Records supplied section start

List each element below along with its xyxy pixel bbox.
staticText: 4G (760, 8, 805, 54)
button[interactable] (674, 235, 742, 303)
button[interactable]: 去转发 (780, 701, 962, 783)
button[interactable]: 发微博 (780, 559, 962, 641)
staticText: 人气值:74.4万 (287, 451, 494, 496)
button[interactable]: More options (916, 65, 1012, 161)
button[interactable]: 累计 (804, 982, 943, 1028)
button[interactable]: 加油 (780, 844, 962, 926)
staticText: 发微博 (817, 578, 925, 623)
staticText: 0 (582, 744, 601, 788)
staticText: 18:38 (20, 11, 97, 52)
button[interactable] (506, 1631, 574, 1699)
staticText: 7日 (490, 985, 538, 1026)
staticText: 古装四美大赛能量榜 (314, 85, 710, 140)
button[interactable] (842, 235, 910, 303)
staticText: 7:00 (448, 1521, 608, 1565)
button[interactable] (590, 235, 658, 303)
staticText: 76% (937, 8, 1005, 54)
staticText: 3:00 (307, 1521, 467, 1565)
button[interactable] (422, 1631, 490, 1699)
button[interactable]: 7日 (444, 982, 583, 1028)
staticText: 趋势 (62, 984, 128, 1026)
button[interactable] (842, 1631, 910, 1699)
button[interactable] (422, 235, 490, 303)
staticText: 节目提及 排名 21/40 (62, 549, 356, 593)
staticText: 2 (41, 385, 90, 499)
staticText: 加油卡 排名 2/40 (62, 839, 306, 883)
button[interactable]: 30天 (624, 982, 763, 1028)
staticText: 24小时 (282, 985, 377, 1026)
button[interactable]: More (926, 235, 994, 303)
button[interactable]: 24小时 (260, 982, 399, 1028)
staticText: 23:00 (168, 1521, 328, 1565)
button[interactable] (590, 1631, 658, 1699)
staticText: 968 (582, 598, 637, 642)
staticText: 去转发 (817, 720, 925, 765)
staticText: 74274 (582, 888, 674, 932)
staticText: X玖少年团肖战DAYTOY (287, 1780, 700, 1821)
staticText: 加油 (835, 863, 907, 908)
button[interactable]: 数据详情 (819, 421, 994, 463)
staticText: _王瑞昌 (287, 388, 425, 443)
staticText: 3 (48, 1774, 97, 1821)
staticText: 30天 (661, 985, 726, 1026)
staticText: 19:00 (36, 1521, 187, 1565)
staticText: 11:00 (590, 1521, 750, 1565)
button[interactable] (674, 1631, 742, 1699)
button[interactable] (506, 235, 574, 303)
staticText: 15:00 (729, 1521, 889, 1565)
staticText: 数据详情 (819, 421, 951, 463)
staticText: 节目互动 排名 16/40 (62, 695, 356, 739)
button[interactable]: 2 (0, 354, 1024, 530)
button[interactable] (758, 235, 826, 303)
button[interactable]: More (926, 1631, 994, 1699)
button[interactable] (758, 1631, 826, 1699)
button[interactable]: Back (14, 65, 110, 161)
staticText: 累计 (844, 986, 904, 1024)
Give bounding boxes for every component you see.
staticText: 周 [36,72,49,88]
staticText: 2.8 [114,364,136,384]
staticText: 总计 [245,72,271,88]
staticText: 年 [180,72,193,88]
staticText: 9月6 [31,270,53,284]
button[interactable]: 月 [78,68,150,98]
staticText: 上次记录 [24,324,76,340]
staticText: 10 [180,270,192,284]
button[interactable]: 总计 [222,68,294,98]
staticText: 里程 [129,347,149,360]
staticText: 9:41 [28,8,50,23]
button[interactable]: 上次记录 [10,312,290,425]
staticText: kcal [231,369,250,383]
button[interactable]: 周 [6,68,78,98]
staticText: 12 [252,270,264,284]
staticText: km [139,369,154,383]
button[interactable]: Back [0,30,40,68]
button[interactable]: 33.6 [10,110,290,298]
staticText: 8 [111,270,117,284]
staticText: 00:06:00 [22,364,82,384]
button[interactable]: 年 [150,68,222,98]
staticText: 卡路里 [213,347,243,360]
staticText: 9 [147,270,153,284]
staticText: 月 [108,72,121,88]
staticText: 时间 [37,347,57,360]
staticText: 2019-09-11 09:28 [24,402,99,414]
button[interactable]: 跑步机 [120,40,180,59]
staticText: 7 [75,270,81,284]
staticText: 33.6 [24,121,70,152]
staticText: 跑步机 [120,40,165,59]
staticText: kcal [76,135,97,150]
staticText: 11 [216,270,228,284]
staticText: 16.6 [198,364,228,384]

Records supplied section end

● **Activity**: If a line in the data above includes the string "数据详情", copy it.

● **Solution to this task**:
button[interactable]: 数据详情 (819, 421, 994, 463)
staticText: 数据详情 (819, 421, 951, 463)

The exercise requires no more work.